O desenvolvimento que se segue foi conduzido pela realidade e pelo contexto histórico específico de cada região. O modelo estatal mais amplamente difundido foi o advindo da Europa e, mesmo que nem todos os Estados Europeus atuais tenham caracterizado-se como àqueles do modelo Weberiano, foi neles que a ampla maioria das regiões do globo apoiou-se para estruturar suas unidades organizacionais.

A necessária relação estabelecida entre as constituições internacionais, que desembocariam nas próprias Organizações Internacionais, tinha o objetivo de evidenciar a estreita relação entre instituições internas e instituições (regimes) internacionais.
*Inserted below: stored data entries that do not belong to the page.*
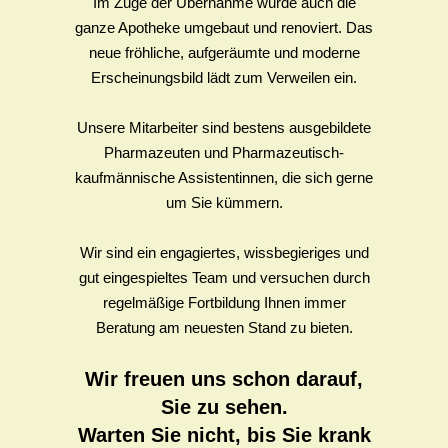
Im Zuge der Übernahme wurde auch die
ganze Apotheke umgebaut und renoviert. Das
neue fröhliche, aufgeräumte und moderne
Erscheinungsbild lädt zum Verweilen ein.
Unsere Mitarbeiter sind bestens ausgebildete
Pharmazeuten und Pharmazeutisch-
kaufmännische Assistentinnen, die sich gerne
um Sie kümmern.
Wir sind ein engagiertes, wissbegieriges und
gut eingespieltes Team und versuchen durch
regelmäßige Fortbildung Ihnen immer
Beratung am neuesten Stand zu bieten.
Wir freuen uns schon darauf,
Sie zu sehen.
Warten Sie nicht, bis Sie krank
Essa associação é particularmente importante quando da análise da atuação das OIs na reconfiguração institucional interna dos Estados Falidos contribuem ou param esta tendência. Assim, vimos que a evolução e delimitação do

conceito de Estado passou por uma necessária evolução e delimitação das relações entre estes entes autônomos e, persistindo até hoje, ajuda-nos a identificar as estruturas e instituições internas dos mesmos.
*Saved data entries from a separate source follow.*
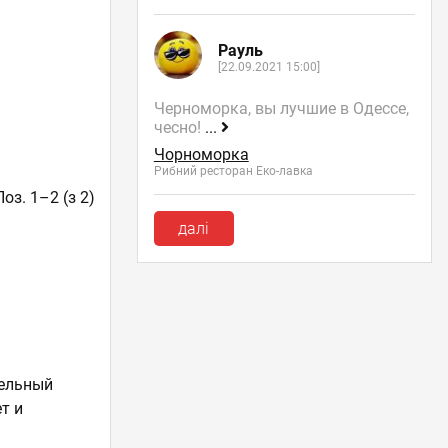
Рауль
[22.09.2021 15:00]
Черноморка, вы лучшие в Одессе,
чесно!
...
Чорноморка
Рибний ресторан Еко-лавка
Поз. 1–2 (з 2)
далі
тельный
т и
Outro questionamento que aqui procuramos responder refere-se ao que, afinal, pode ser entendido como Estado Falido. Uma das respostas encontradas foi a de que a falência estatal não é um momento estático, mas um processo dinâmico que, como tal, possui níveis diferenciados de intensidade. A partir de alguns autores, procuramos identificar tais níveis, delineando algumas características de cada uma das etapas. Ainda que um Estado Forte possa passar a ser considerado Fraco, dificilmente ele atingirá o Colapso sem passar pelos outros níveis do processo.

Os modelos de Estado Forte aqui utilizados serviram-nos para identificar algumas características daquilo que um Estado Falido não é. Vimos que os modelos de Buzan, Fukuyama e Weber e as definições dos demais autores mapeados convergem em um ponto específico: Estados Fortes dependem pesadamente de seu aparato institucional para serem considerados como tal, tanto em seu escopo quanto em sua força. Assim sendo, um Estado Falido deve ser entendido como aquele em que as instituições internas estão ausentes, foram destruídas, ainda que temporariamente, ou nunca existiram.

Nesse sentido, se as instituições internas existem para permitir a própria continuidade do Estado e ele formar, elas devem ser capazes, prioritariamente, de prover a seus cidadãos bens políticos e públicos essenciais. Estados Fortes desempenham bem tais funções, enquanto Estados Fracos apresentam um perfil misto, atendendo às expectativas em algumas áreas e indo mal em outras. Quanto pior os Estados Fracos desempenham tais funções, mais fraco eles se tornam e mais a fraqueza tende a empurrá-los para o fracasso, podendo chegar aos níveis de

falência e colapso. O vácuo institucional seria o fator mais relevante que levaria essas unidades a serem incapazes ou não desejarem prover os bens políticos mais essenciais, prioritariamente a segurança humana. Essas conclusões nos permitiram contribuir para o debate por meio de uma formulação própria do conceito de Estado Falido.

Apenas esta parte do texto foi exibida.